→ Input material

• • •

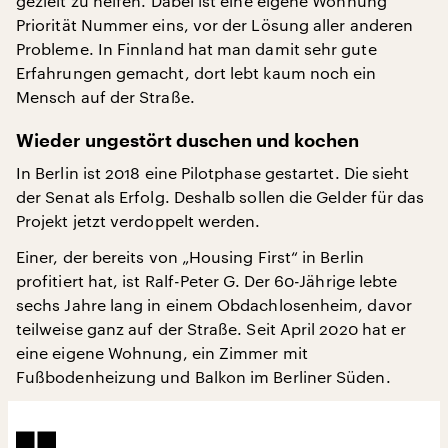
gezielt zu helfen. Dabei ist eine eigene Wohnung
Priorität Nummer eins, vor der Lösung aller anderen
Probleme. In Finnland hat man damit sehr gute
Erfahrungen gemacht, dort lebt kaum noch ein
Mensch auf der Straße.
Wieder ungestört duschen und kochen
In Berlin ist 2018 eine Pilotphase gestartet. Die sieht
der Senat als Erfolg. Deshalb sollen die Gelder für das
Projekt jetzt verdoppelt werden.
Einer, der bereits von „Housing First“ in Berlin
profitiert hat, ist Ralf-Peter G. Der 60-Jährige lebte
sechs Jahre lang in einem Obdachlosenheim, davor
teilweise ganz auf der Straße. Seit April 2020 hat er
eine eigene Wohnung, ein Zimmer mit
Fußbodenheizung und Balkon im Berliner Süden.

• • •

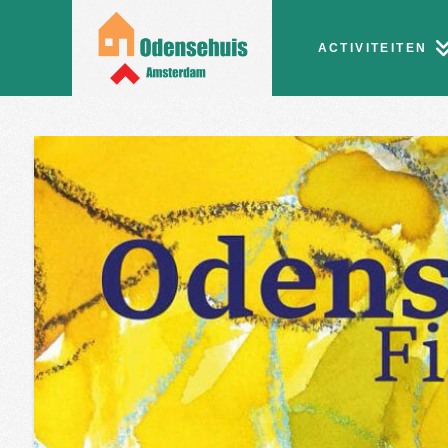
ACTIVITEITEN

• • •

→ Task item
An exact copy of the lines above, from the one containing "der Senat als" down to the one containing "Fußbodenheizung und Balkon im Berliner Süden." and including both, is the whole answer; retype it and nothing else.

→ The completed task
der Senat als Erfolg. Deshalb sollen die Gelder für das
Projekt jetzt verdoppelt werden.
Einer, der bereits von „Housing First“ in Berlin
profitiert hat, ist Ralf-Peter G. Der 60-Jährige lebte
sechs Jahre lang in einem Obdachlosenheim, davor
teilweise ganz auf der Straße. Seit April 2020 hat er
eine eigene Wohnung, ein Zimmer mit
Fußbodenheizung und Balkon im Berliner Süden.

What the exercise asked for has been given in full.